I have about a dozen different sizes and around 100 different cutters.  They come up on eBay for extremely reasonable prices every once in a while.  If you're looking I would do a search and save it.  You'll get notifications when new ones appear.  Just be sure to make the search broad enough that you don't eliminate some manufacturers.  Over the years they have been made by Magnavon, Zephyr, Briles, Wescon, Arvo Martin, ATI and many others.  MA Ford, Briles and others make replacement cutters.

Keep in mind the standard countersink angle on these tools is 100*.  Cutters are available in 45*, 60*, 82*, 90*, 100* and 120* as far as I know.  The 100* are by far the most popular and least expensive.


----------



## davidcarmichael (Apr 8, 2021)

Winegrower said:


> I have seen it explained that metric screws are 90 degree, inch are 82.

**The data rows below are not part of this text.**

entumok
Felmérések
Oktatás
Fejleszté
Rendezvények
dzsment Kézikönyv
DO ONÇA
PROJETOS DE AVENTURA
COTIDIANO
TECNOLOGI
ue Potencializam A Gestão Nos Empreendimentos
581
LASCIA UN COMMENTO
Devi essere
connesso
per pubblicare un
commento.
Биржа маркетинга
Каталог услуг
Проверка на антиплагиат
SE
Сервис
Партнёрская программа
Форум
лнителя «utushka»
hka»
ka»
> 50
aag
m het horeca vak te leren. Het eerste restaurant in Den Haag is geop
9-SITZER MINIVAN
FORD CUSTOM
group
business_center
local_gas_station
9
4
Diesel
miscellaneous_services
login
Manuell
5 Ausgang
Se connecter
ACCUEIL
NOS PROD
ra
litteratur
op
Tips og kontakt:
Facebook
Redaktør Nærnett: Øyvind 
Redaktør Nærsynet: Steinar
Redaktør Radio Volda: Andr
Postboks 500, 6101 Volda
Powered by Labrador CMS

My experience has been that American screws are 82 degrees but all others on the planet are 90 and have been long before metric came along (e.g. UK fasteners). Never used an 82 while in the UK for 30 years (no metric).


----------



## Winegrower (Apr 8, 2021)

davidcarmichael said:


> but all others on the planet are 90 and have been long before metric came along


As noted above, aircraft hardware is a 100 degree countersink.    Since the Wright brothers, I suppose.


----------



## Aukai (Apr 8, 2021)

Somewhere in my mind Howard Hughes used flush rivets to smooth out air flow for better aerodynamics on planes. I wonder if he had a hand in this too?


----------



## COMachinist (Apr 15, 2021)

Well, looks like 82, and 90 would do. I don't work on, or any thing with aircraft.  I do use a metric screw once in a great while, but not often. My old multi flute counter sinks chatter like a flock of Magpies. 
Any way I did order both sets. 
Thank a lot for all the info and help.
CH


----------



## pontiac428 (Apr 15, 2021)

I may not work on (full-scale) aircraft, but I have to do sheet metal every now and again, such as race car aero.  I don't own a 100-degree countersink, so when I do countersunk rivets I grab what I have.  It works, but it's not as flush as airframe work.  Now I now why!


----------



## DavidR8 (Apr 15, 2021)

Go with the 100 deg sinks John, you'll pick up tenths/add top-end/increase fuel economy/look cooler


----------



## ddickey (Apr 15, 2021)

darkzero said:


> Well Mike, if ya got lots of extra money to burn, you could always buy one of these!
> 
> View attachment 361977


Rohm MT3 is less than $400


----------